> **Instructions to follow**: Write exactly, with no line omitted or added, the span beginning at the line that holds "See the attached" and ending at the last line of the records.

+-------+

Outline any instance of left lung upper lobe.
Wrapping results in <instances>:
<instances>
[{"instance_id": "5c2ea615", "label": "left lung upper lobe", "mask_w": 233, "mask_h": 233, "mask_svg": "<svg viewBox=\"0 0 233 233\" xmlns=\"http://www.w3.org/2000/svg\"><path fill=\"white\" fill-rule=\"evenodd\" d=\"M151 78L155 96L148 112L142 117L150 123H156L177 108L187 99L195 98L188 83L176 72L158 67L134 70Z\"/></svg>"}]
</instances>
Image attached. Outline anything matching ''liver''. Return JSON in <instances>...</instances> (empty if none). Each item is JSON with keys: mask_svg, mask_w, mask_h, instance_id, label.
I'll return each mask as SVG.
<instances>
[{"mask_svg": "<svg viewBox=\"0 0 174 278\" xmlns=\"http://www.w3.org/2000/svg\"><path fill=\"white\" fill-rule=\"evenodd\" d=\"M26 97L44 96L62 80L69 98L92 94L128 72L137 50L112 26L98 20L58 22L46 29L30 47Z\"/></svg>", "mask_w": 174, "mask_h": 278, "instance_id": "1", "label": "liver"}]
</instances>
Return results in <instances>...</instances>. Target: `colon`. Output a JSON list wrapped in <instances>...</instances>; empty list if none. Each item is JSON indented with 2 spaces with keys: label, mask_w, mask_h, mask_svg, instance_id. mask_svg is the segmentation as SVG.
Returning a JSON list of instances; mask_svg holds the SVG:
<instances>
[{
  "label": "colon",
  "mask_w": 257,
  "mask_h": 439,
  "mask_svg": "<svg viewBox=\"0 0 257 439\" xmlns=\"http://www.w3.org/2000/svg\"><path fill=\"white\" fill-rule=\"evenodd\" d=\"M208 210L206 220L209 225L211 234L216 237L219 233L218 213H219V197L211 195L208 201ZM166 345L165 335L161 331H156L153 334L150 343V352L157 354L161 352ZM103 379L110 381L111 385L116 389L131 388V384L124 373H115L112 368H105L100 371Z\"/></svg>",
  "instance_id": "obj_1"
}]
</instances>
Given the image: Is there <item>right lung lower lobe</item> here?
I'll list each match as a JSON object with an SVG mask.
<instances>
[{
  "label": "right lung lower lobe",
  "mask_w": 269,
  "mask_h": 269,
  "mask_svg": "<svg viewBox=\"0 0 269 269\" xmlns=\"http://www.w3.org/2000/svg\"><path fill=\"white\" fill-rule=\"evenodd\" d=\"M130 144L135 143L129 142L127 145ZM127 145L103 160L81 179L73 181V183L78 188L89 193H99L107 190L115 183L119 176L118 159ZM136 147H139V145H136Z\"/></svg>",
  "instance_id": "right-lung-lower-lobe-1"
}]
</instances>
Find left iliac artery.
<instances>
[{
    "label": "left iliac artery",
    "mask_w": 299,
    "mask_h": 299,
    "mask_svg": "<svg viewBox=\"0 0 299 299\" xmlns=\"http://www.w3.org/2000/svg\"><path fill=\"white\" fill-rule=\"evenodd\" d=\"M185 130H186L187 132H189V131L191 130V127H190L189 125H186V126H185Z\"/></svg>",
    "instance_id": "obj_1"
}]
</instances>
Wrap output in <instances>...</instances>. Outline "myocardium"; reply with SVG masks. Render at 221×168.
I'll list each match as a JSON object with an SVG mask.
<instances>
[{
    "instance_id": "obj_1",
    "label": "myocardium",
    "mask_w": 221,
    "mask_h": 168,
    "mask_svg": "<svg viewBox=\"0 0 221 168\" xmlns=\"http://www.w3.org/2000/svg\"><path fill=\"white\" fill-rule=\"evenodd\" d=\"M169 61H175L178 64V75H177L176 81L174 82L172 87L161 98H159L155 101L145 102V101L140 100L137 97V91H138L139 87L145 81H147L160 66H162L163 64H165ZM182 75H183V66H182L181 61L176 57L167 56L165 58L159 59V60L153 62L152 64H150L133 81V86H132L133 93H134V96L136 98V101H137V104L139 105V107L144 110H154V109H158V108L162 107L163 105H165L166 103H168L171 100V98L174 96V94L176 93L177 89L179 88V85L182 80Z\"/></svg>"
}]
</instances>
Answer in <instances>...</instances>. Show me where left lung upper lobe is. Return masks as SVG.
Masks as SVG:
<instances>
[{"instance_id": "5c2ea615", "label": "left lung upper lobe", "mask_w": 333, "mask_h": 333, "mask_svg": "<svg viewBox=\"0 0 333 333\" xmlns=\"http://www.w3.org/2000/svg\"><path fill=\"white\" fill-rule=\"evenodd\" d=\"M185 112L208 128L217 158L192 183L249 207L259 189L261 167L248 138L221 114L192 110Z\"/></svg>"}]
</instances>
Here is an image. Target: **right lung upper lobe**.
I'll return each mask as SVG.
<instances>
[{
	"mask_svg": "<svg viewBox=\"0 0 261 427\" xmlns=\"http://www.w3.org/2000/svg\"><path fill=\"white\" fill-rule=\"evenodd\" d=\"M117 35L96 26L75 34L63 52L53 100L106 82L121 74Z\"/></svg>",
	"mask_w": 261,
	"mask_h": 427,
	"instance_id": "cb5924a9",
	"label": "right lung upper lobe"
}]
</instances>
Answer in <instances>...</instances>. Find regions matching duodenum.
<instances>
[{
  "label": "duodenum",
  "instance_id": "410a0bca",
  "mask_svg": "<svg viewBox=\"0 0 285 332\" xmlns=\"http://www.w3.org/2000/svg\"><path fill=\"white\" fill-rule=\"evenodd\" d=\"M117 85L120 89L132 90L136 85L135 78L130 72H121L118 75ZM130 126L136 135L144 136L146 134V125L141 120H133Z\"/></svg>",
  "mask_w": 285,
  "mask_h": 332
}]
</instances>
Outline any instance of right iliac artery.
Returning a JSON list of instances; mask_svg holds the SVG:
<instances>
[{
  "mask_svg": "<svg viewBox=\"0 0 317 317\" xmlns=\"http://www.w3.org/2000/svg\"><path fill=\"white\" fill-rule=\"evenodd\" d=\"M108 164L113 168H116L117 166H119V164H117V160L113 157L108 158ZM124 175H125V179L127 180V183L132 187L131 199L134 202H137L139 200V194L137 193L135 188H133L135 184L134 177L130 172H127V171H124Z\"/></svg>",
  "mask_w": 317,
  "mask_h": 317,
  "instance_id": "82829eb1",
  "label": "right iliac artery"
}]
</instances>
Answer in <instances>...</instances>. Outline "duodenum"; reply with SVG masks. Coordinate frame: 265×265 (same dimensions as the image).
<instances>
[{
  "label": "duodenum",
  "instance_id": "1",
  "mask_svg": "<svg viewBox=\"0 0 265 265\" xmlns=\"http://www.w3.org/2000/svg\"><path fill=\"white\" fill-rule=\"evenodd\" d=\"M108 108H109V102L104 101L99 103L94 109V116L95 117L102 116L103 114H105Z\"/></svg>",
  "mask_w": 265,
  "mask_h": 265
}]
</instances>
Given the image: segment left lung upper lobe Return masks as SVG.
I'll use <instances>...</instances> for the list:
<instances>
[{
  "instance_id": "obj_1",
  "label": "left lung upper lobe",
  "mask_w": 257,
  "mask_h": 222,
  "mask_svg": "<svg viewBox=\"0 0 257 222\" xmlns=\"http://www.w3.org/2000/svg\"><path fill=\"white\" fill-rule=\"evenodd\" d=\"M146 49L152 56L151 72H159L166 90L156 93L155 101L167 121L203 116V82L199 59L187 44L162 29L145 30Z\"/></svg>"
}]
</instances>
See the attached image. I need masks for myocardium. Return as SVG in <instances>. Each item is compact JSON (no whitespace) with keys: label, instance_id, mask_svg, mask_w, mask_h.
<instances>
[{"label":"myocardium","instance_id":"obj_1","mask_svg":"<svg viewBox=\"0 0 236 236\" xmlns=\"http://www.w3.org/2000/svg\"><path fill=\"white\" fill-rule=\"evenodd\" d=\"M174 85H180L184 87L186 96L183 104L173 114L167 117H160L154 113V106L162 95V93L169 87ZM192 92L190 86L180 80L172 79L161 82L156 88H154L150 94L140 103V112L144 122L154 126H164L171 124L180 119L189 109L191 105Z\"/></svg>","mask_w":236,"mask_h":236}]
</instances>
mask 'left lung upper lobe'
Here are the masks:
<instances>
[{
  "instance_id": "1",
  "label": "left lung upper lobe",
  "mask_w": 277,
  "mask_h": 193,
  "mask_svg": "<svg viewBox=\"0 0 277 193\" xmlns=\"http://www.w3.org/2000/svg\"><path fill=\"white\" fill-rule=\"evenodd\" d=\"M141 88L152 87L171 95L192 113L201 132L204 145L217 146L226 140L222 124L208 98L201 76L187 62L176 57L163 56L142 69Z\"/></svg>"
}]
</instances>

+-------+

> **Solution below**:
See the attached image. I need masks for myocardium. Return as SVG in <instances>. Each item is compact JSON (no whitespace) with keys: label, instance_id, mask_svg, mask_w, mask_h.
<instances>
[{"label":"myocardium","instance_id":"obj_1","mask_svg":"<svg viewBox=\"0 0 236 236\" xmlns=\"http://www.w3.org/2000/svg\"><path fill=\"white\" fill-rule=\"evenodd\" d=\"M174 85H180L184 87L186 96L183 104L173 114L167 117H160L154 113V106L162 95V93L169 87ZM192 92L190 86L180 80L172 79L161 82L156 88H154L150 94L140 103V112L144 122L154 126H164L171 124L180 119L189 109L191 105Z\"/></svg>","mask_w":236,"mask_h":236}]
</instances>
mask 'left lung upper lobe'
Here are the masks:
<instances>
[{
  "instance_id": "1",
  "label": "left lung upper lobe",
  "mask_w": 277,
  "mask_h": 193,
  "mask_svg": "<svg viewBox=\"0 0 277 193\" xmlns=\"http://www.w3.org/2000/svg\"><path fill=\"white\" fill-rule=\"evenodd\" d=\"M141 88L152 87L171 95L192 113L201 132L204 145L217 146L226 140L222 124L208 98L201 76L187 62L176 57L163 56L142 69Z\"/></svg>"
}]
</instances>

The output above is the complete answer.